Fresh feeding done incorrectly is worse than quality processed food done consistently. The enemy is not kibble - it's misinformation combined with low-quality ingredients on either side of the debate.
The Hidden Costs Nobody Talks About
The upfront cost of processed pet food looks low. But veterinary bills for chronic conditions - kidney disease, pancreatitis, obesity-related joint disease - accumulate quietly. The Indian pet insurance market is nascent, meaning most families absorb these costs directly.
Chronic Disease and the Long-Term Cost of Processed Pet Food
This mirrors the human healthcare economics argument almost precisely: cheap processed
food is inexpensive to buy and expensive to treat. A 2021 PLOS ONE study found that dogs fed
fresh or raw diets showed significantly lower inflammatory biomarkers than kibble-fed controls
- though sample sizes remain limited.
Equally important is environmental cost.
The production of meat-heavy processed pet food -
especially premium grain-free formulas - carries a significant carbon footprint. Some estimates
suggest pets account for 25–30% of the environmental impact of meat production in developed
nations.
How to Make the Right Choice for Your Pet
There is no single answer - and anyone telling you otherwise is selling something. Choosing between fresh and processed pet food depends on your pet's age, breed, health history, your budget, storage capacity, and willingness to invest time in food prep or research.

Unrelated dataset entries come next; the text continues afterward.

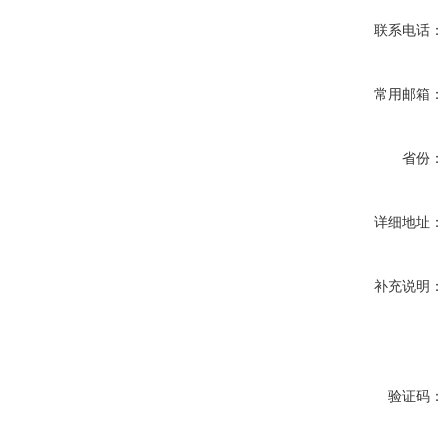
联系电话：
常用邮箱：
省份：
详细地址：
补充说明：
验证码：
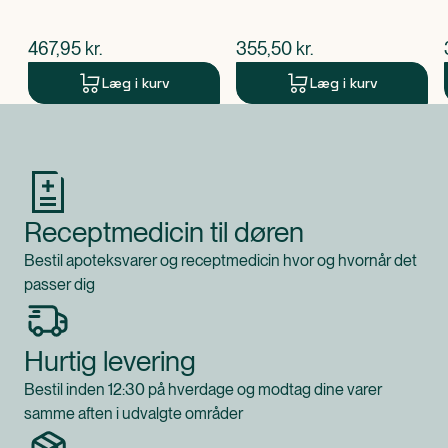
$
nuværende pris
$
nuværende pris
467,95
kr.
355,50
kr.
Læg i kurv
Læg i kurv
Produkt 1 af 0
Receptmedicin til døren
Bestil apoteksvarer og receptmedicin hvor og hvornår det
passer dig
Hurtig levering
Bestil inden 12:30 på hverdage og modtag dine varer
samme aften i udvalgte områder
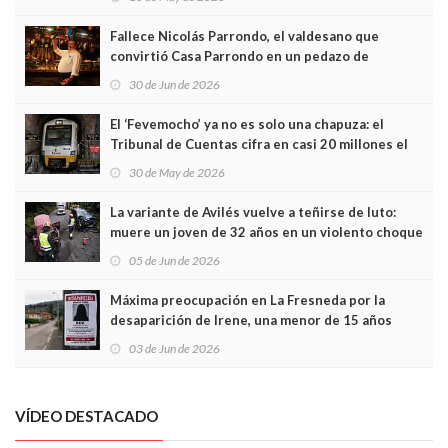
Fallece Nicolás Parrondo, el valdesano que
convirtió Casa Parrondo en un pedazo de
Asturias en Madrid
30 de Jun de 2026
El ‘Fevemocho’ ya no es solo una chapuza: el
Tribunal de Cuentas cifra en casi 20 millones el
sobrecoste de los trenes que no cabían por los
30 de May de 2026
túneles
La variante de Avilés vuelve a teñirse de luto:
muere un joven de 32 años en un violento choque
frontal
05 de Jun de 2026
Máxima preocupación en La Fresneda por la
desaparición de Irene, una menor de 15 años
03 de Jun de 2026
VÍDEO DESTACADO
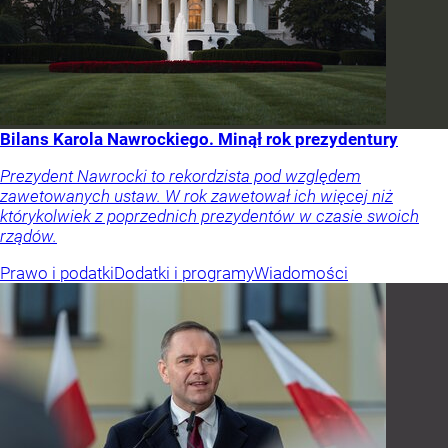
Bilans Karola Nawrockiego. Minął rok prezydentury
Prezydent Nawrocki to rekordzista pod względem
zawetowanych ustaw. W rok zawetował ich więcej niż
którykolwiek z poprzednich prezydentów w czasie swoich
rządów.
Prawo i podatki
Dodatki i programy
Wiadomości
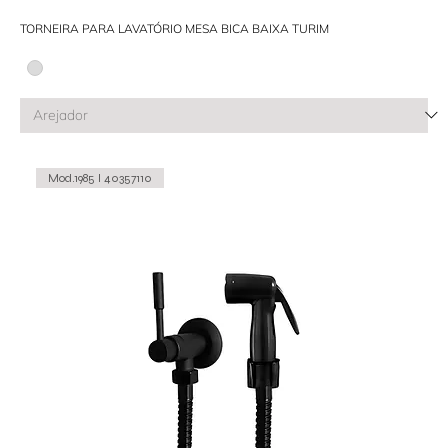
TORNEIRA PARA LAVATÓRIO MESA BICA BAIXA TURIM
Mod.1985 I 40357110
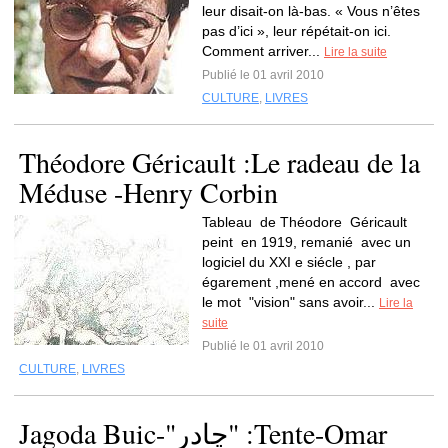
leur disait-on là-bas. « Vous n’êtes
pas d’ici », leur répétait-on ici.
Comment arriver...
Lire la suite
Publié le 01 avril 2010
CULTURE
,
LIVRES
Théodore Géricault :Le radeau de la
Méduse -Henry Corbin
Tableau de Théodore Géricault
peint en 1919, remanié avec un
logiciel du XXI e siécle , par
égarement ,mené en accord avec
le mot "vision" sans avoir...
Lire la
suite
Publié le 01 avril 2010
CULTURE
,
LIVRES
Jagoda Buic-"چادر" :Tente-Omar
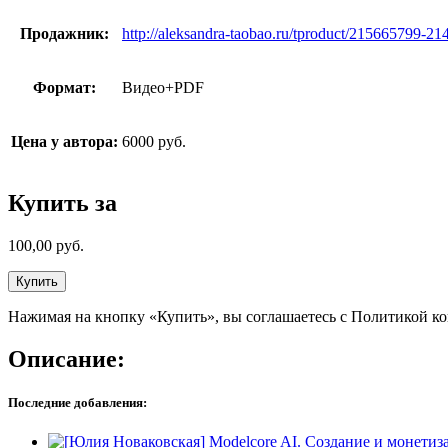
Продажник:
http://aleksandra-taobao.ru/tproduct/215665799-2
Формат:
Видео+PDF
Цена у автора:
6000 руб.
Купить за
100,00
руб.
Купить
Нажимая на кнопку «Купить», вы соглашаетесь с Политикой к
Описание:
Последние добавления:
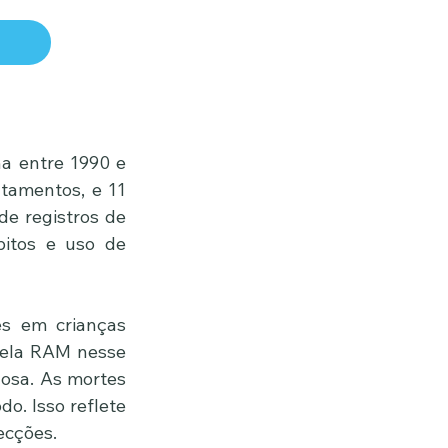
a entre 1990 e 
amentos, e 11 
e registros de 
bitos e uso de 
s em crianças 
ela RAM nesse 
osa. As mortes 
. Isso reflete 
ecções.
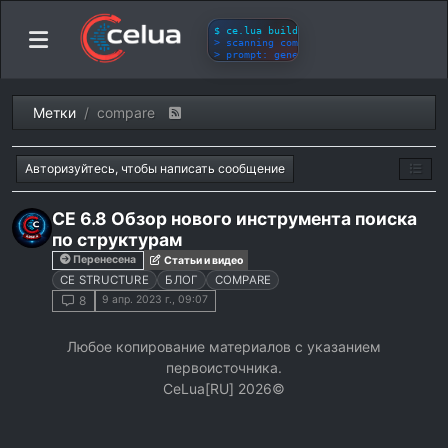
Метки
compare
Авторизуйтесь, чтобы написать сообщение
CE 6.8 Обзор нового инструмента поиска
по структурам
Перенесена
Статьи и видео
CE STRUCTURE
БЛОГ
COMPARE
9 апр. 2023 г., 09:07
8
Любое копирование материалов с указанием
первоисточника.
СeLua[RU] 2026©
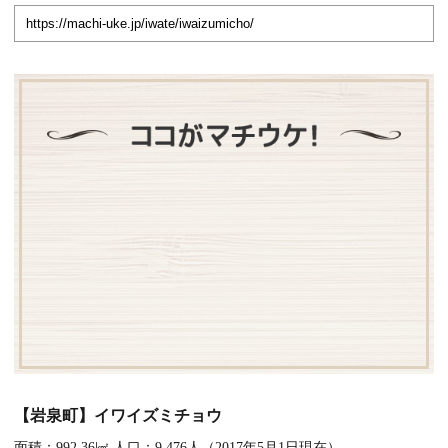
【岩泉町】イワイズミチョウ
面積：992.36㎢ 人口：9,476人（2017年5月1日現在）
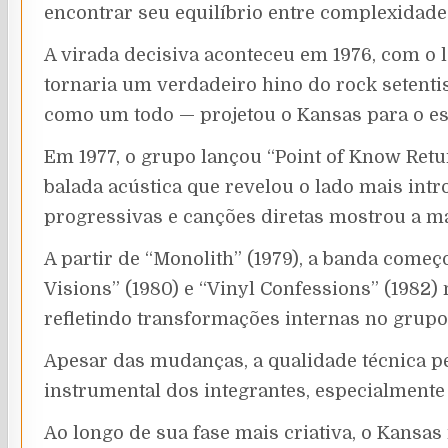
encontrar seu equilíbrio entre complexidade
A virada decisiva aconteceu em 1976, com o 
tornaria um verdadeiro hino do rock setenti
como um todo — projetou o Kansas para o est
Em 1977, o grupo lançou “Point of Know Retur
balada acústica que revelou o lado mais intr
progressivas e canções diretas mostrou a ma
A partir de “Monolith” (1979), a banda come
Visions” (1980) e “Vinyl Confessions” (1982
refletindo transformações internas no grupo,
Apesar das mudanças, a qualidade técnica pe
instrumental dos integrantes, especialmente n
Ao longo de sua fase mais criativa, o Kansa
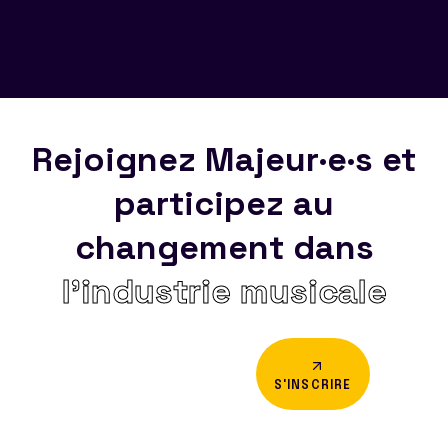
Rejoignez Majeur·e·s et
participez au
changement dans
l’industrie musicale
S'INSCRIRE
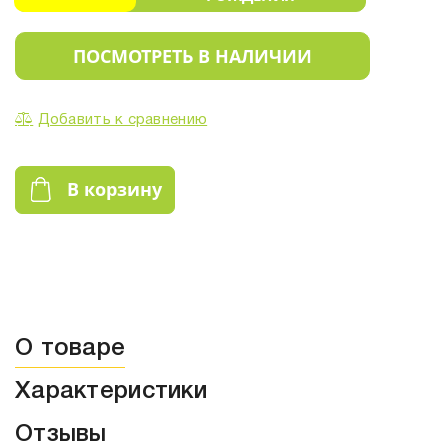
ПОСМОТРЕТЬ В НАЛИЧИИ
Добавить к сравнению
В корзину
О товаре
Характеристики
Отзывы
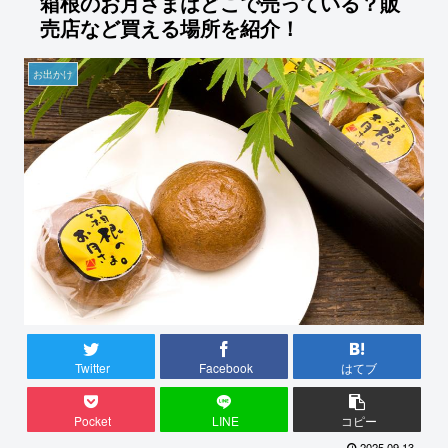
箱根のお月さまはどこで売っている？販
売店など買える場所を紹介！
お出かけ
Twitter
Facebook
はてブ
Pocket
LINE
コピー
2025.09.13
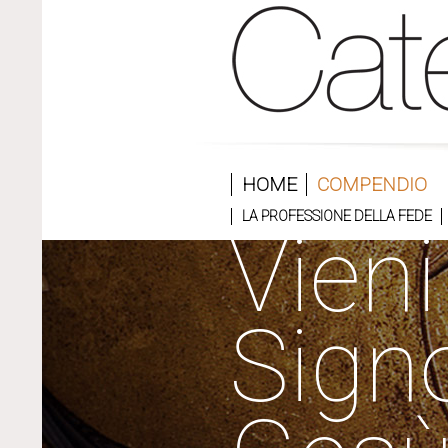
HOME
COMPENDIO
LA PROFESSIONE DELLA FEDE
Vieni
Sign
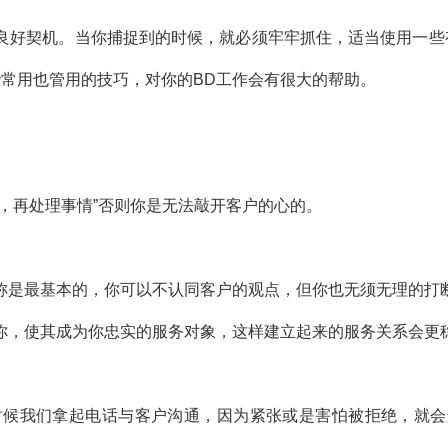
好契机。当你捕捉到的时候，就必须牢牢抓住，适当使用一些有效
这些常用也管用的技巧，对你的BD工作会有很大的帮助。
，再处理事情”否则你是无法敲开客户的心的。
称是最基本的，你可以不认同客户的观点，但你也无须无理的打
你，使其成为你忠实的服务对象，这样建立起来的服务关系会更
多时候我们拿起电话与客户沟通，因为紧张或是害怕被拒绝，就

A Practical Framework for Evaluating Processed Pet Food
Apply these filters before purchasing:
1. Named protein first: "Chicken" or "lamb" - not "poultry by-product meal"
2. No artificial preservatives: Avoid BHA, BHT, ethoxyquin
3. Species-appropriate carbs: Sweet potato or legumes over corn or wheat (especially for
cats)
4. AAFCO or BIS statement: "Complete and balanced" for life stage
5. Batch recall history: Check the brand's regulatory history before loyalty
FAQ'S - 8 Most Asked Questions About Processed Pet Food
Conclusion: Where This Processed Pet Food vs Fresh Food Debate Actually Lands
Processed pet food is not the enemy - thoughtless, low-quality processed pet food is. The
same argument applies to human diets. The parallel is not coincidental. It reflects a shared
industrial food system that prioritises shelf life, margin, and palatability over long-term biological
health.
The take-away is not "never buy kibble." It's "understand what you are buying, and why." Read
labels. Understand dry matter analysis. Supplement where possible. Transition gradually if you
choose to go fresh. And consult a veterinary nutritionist - not a pet food brand's customer
service line - for guidance on your specific animal.
The humans having this debate figured out one thing: awareness is the first intervention. The
same is now true for how we feed our pets.